(Beginning of Supplied data)

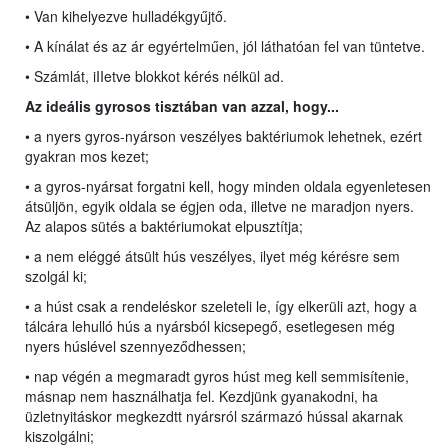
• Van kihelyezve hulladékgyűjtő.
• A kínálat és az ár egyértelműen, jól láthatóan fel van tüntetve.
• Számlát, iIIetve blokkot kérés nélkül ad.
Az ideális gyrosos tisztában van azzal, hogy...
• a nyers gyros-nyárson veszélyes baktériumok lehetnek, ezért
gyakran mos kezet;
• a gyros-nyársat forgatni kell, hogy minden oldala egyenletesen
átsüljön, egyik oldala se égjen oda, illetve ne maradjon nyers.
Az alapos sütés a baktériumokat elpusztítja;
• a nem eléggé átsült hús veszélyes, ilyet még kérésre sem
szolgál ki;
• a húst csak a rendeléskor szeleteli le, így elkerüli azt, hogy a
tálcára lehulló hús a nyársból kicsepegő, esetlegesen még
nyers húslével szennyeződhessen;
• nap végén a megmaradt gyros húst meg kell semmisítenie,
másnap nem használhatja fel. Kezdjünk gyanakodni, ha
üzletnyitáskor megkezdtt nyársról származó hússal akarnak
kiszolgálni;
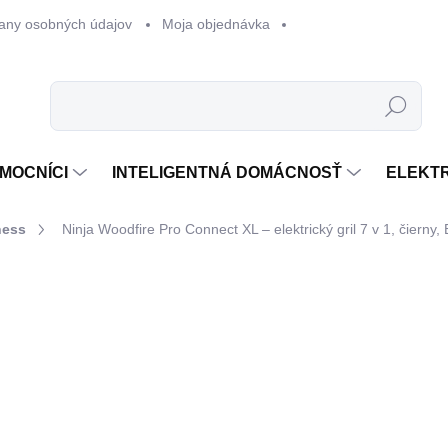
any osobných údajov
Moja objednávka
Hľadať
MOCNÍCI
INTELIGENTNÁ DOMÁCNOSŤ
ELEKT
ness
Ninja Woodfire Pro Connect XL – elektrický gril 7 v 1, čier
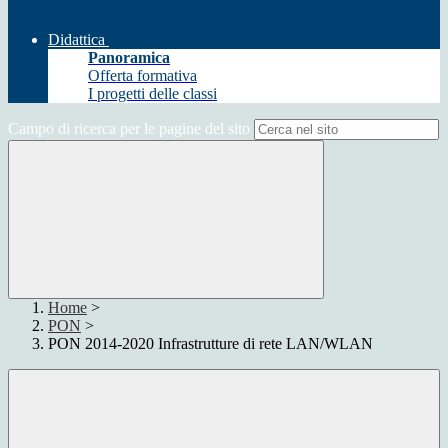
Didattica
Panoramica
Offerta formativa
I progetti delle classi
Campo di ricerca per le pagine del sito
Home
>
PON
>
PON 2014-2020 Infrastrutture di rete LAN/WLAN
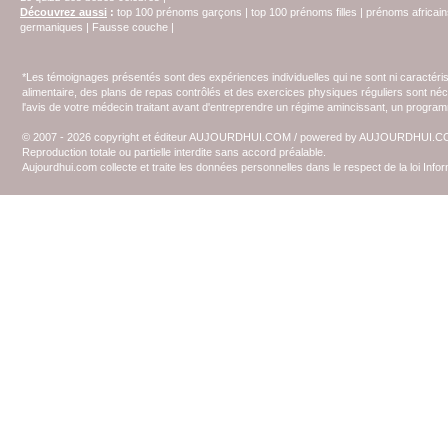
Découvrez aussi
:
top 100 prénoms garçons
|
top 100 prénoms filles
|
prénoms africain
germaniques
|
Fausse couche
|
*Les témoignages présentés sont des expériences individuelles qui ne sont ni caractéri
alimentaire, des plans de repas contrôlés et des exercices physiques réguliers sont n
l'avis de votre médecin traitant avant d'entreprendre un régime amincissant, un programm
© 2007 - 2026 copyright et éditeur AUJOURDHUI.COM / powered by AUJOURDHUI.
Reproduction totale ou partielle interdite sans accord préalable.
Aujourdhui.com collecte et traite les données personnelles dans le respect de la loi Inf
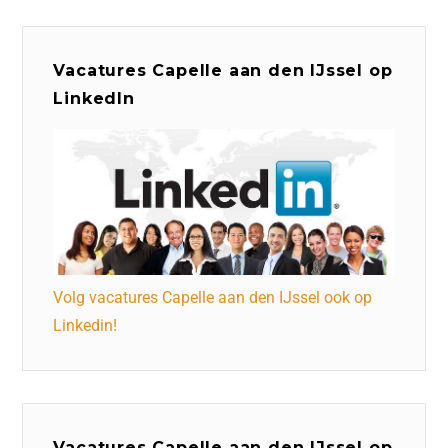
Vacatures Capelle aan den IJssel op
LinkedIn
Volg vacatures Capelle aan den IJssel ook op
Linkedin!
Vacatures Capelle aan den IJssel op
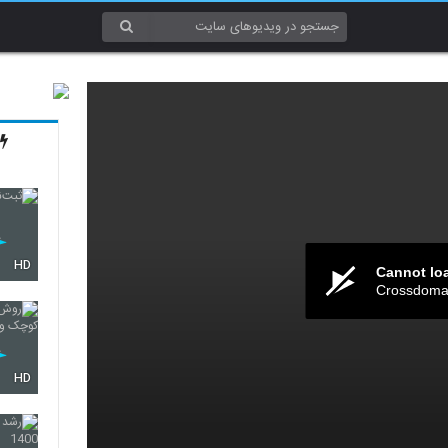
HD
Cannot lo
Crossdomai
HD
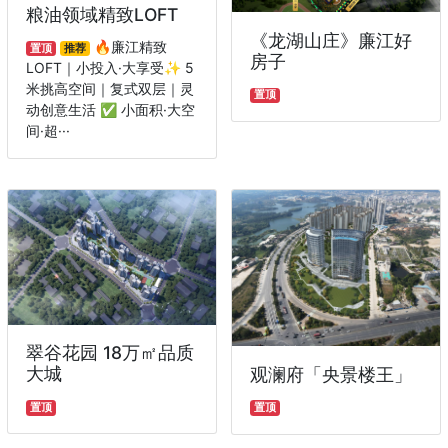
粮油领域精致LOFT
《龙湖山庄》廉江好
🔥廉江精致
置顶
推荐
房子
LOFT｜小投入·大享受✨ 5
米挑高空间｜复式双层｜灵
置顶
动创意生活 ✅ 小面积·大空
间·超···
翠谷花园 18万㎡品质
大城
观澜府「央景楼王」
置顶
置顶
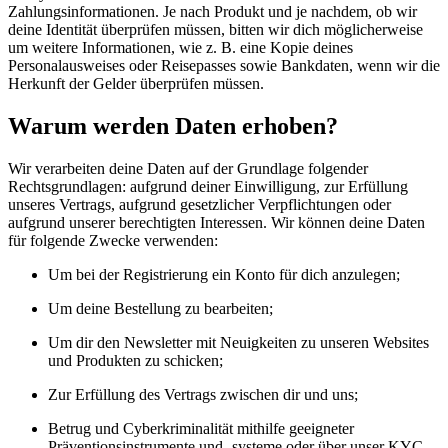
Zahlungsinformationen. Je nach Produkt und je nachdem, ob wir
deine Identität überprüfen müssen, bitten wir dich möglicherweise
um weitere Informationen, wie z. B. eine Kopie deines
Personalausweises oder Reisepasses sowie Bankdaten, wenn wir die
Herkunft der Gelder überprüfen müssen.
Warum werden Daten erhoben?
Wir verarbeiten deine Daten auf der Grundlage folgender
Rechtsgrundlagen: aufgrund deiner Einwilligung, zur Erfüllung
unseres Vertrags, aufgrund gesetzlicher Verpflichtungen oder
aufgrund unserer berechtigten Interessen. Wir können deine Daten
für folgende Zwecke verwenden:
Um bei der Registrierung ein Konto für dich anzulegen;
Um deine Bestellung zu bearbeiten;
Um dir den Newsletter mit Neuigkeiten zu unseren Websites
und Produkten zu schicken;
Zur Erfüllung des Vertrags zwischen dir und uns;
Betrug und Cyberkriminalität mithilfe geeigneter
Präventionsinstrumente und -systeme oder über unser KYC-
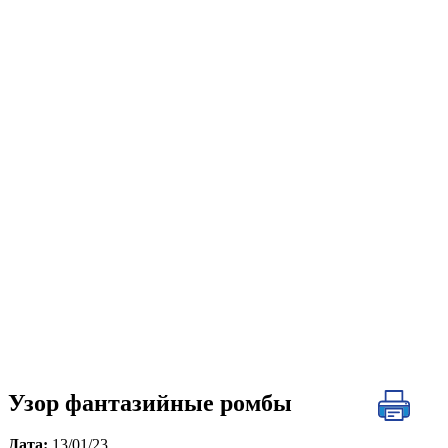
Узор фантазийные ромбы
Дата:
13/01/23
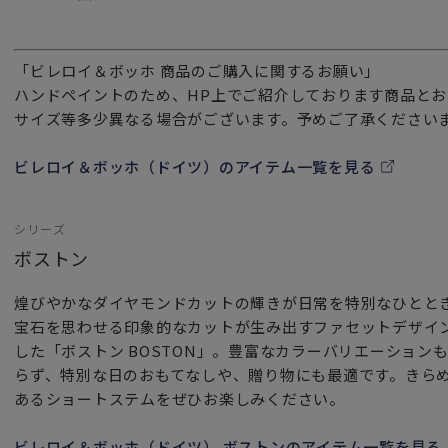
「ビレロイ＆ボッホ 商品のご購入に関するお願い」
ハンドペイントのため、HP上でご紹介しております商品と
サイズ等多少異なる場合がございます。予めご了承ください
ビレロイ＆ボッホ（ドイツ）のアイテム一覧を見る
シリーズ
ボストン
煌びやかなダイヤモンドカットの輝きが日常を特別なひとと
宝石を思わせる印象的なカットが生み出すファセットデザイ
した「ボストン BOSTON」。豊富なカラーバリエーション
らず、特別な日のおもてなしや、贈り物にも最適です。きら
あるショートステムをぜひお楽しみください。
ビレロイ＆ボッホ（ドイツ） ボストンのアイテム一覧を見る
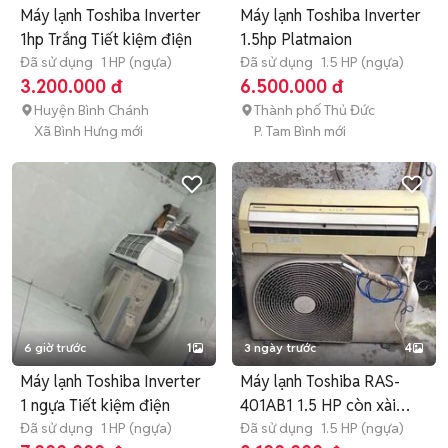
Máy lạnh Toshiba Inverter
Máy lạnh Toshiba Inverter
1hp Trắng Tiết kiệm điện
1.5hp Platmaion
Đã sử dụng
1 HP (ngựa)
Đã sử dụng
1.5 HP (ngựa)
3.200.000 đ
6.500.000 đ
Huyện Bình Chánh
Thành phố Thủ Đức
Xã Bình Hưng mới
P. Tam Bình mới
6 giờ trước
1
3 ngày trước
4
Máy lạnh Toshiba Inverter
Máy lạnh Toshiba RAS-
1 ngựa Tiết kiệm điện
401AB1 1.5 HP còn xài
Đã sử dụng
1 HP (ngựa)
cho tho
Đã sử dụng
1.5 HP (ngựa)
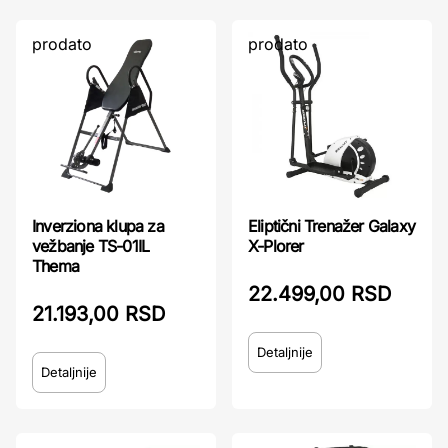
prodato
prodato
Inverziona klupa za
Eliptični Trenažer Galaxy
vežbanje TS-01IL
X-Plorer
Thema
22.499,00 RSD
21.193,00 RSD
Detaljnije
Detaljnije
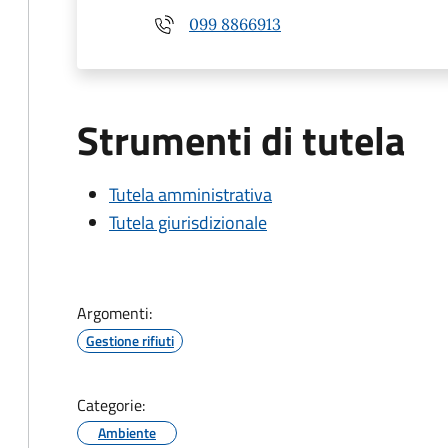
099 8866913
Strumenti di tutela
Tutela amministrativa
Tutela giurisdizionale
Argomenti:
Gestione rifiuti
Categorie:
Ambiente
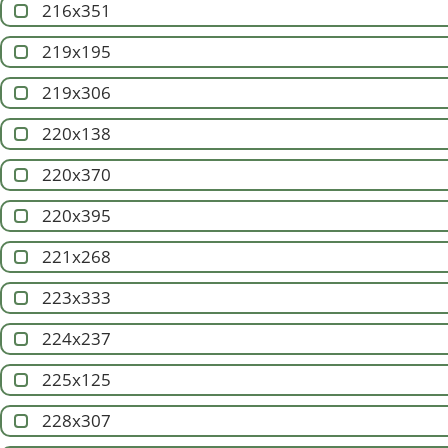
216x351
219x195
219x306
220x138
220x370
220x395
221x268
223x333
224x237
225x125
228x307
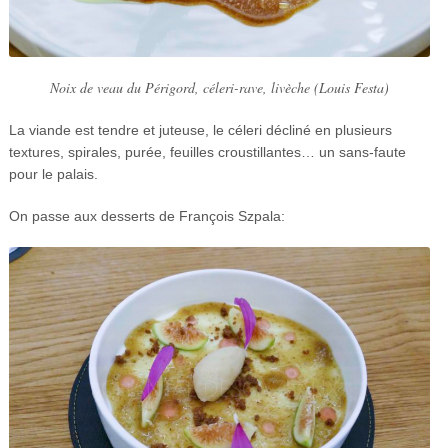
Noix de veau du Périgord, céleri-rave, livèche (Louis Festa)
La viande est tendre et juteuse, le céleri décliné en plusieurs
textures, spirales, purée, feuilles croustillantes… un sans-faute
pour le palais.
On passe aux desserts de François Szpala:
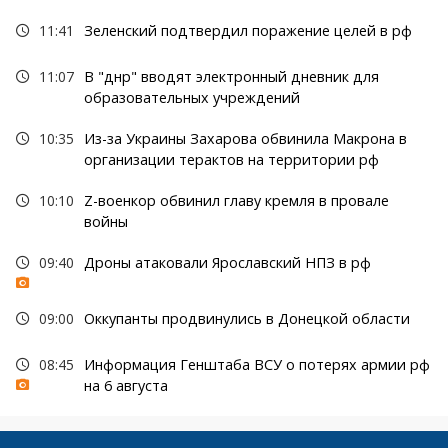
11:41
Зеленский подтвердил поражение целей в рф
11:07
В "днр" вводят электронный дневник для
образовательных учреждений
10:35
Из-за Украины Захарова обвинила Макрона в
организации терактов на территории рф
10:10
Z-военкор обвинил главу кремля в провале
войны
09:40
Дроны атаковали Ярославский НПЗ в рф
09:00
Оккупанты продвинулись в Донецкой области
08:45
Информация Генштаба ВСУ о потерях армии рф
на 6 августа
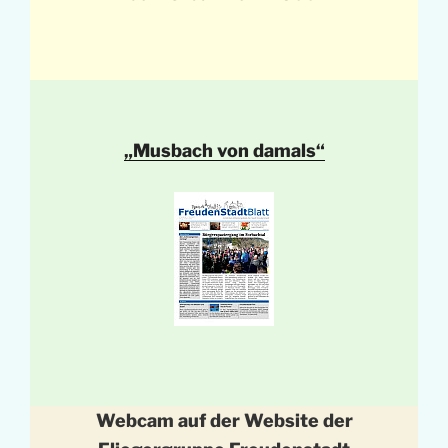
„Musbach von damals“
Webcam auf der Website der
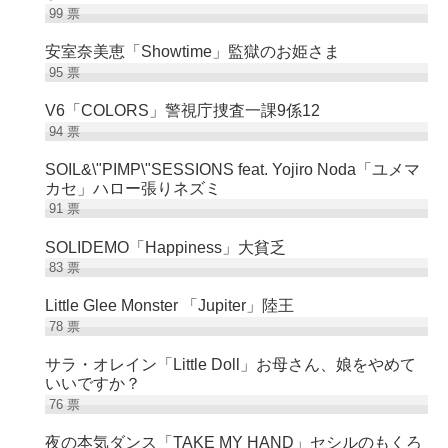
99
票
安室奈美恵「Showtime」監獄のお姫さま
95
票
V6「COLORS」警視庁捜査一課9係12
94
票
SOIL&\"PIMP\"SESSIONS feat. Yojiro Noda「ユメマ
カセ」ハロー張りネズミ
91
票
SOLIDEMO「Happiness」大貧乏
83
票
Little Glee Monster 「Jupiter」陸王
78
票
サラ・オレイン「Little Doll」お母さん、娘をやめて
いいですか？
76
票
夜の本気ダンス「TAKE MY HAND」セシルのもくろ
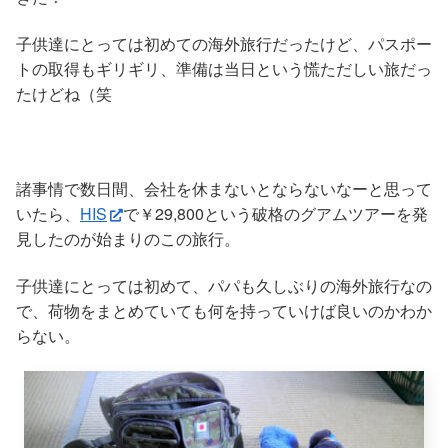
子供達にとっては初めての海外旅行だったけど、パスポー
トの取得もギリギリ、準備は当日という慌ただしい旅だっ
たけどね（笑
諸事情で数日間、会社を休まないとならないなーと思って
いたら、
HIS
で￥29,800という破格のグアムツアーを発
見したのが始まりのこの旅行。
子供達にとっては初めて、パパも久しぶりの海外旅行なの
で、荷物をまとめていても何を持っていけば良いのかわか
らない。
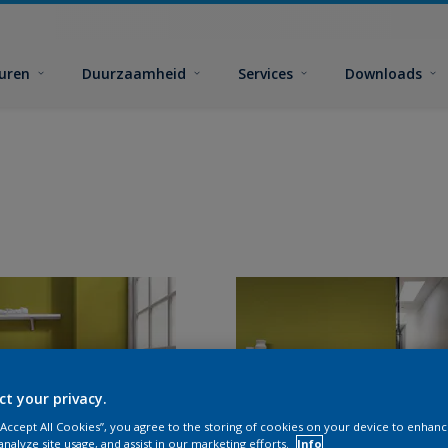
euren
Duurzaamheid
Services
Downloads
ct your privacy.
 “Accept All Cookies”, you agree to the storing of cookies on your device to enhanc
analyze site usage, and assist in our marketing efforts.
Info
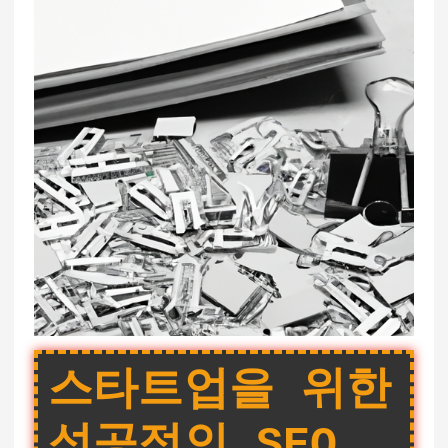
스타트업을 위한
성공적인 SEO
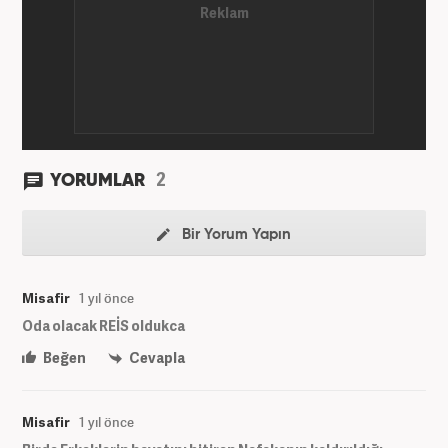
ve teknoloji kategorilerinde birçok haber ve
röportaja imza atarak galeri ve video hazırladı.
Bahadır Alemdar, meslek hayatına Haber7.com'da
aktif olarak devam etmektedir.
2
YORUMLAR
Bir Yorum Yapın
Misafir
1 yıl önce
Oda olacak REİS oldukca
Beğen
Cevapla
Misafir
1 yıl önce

(End of Supplied data)

_Required work_
Take every line from the data above that holds "überprüfen" and copy it out.

_Task solution_
deine Identität überprüfen müssen, bitten wir dich möglicherweise
Herkunft der Gelder überprüfen müssen.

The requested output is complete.